__RECORDS__:
┄┄┄┄┄┄

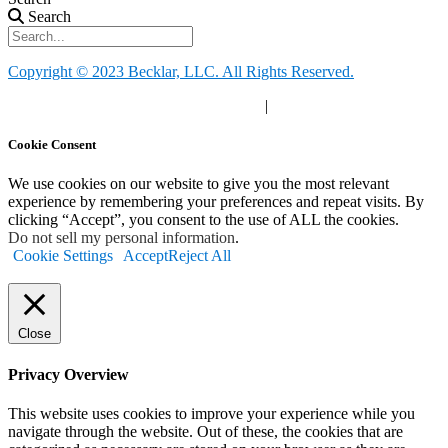
Search
Copyright © 2023 Becklar, LLC. All Rights Reserved.
Privacy Policy
|
Your Privacy Choices
|
Terms of Use
Cookie Consent
We use cookies on our website to give you the most relevant
experience by remembering your preferences and repeat visits. By
clicking “Accept”, you consent to the use of ALL the cookies.
Do not sell my personal information
.
Cookie Settings
Accept
Reject All
Close
Privacy Overview
This website uses cookies to improve your experience while you
navigate through the website. Out of these, the cookies that are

┄┄┄┄┄┄

__WORK INSTRUCTION__: Pictures aren't part of the copy; return each record above exactly.

__ANSWER SPACE__:
Search
Copyright © 2023 Becklar, LLC. All Rights Reserved.
Privacy Policy
|
Your Privacy Choices
|
Terms of Use
Cookie Consent
We use cookies on our website to give you the most relevant
experience by remembering your preferences and repeat visits. By
clicking “Accept”, you consent to the use of ALL the cookies.
Do not sell my personal information
.
Cookie Settings
Accept
Reject All
Close
Privacy Overview
This website uses cookies to improve your experience while you
navigate through the website. Out of these, the cookies that are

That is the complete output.